## EXERCISE PROMPT
Retype only what runs from the line with "contextul strat" through the end of the entries, exactly and in full, but omit any picture you find.

## TASK MATERIAL
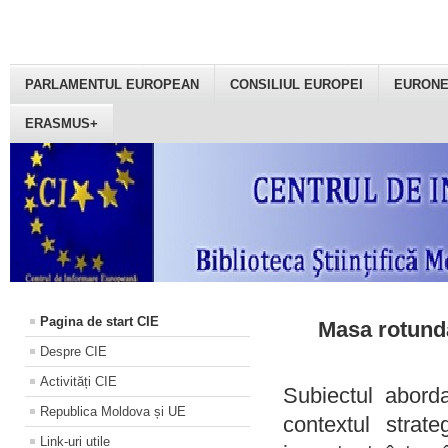
PARLAMENTUL EUROPEAN
CONSILIUL EUROPEI
EURON
ERASMUS+
Pagina de start CIE
Masa rotundă
Despre CIE
Activități CIE
Subiectul aborda
Republica Moldova și UE
contextul strat
Link-uri utile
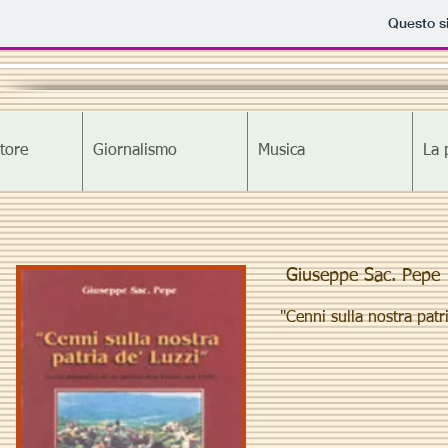
Questo si
tore
Giornalismo
Musica
La 
Giuseppe Sac. Pepe
"Cenni sulla nostra patr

## ANSWER TO THE PROBLEM
contextul strat
Link-uri utile
Questo si
tore
Giornalismo
Musica
La 
Giuseppe Sac. Pepe
"Cenni sulla nostra patr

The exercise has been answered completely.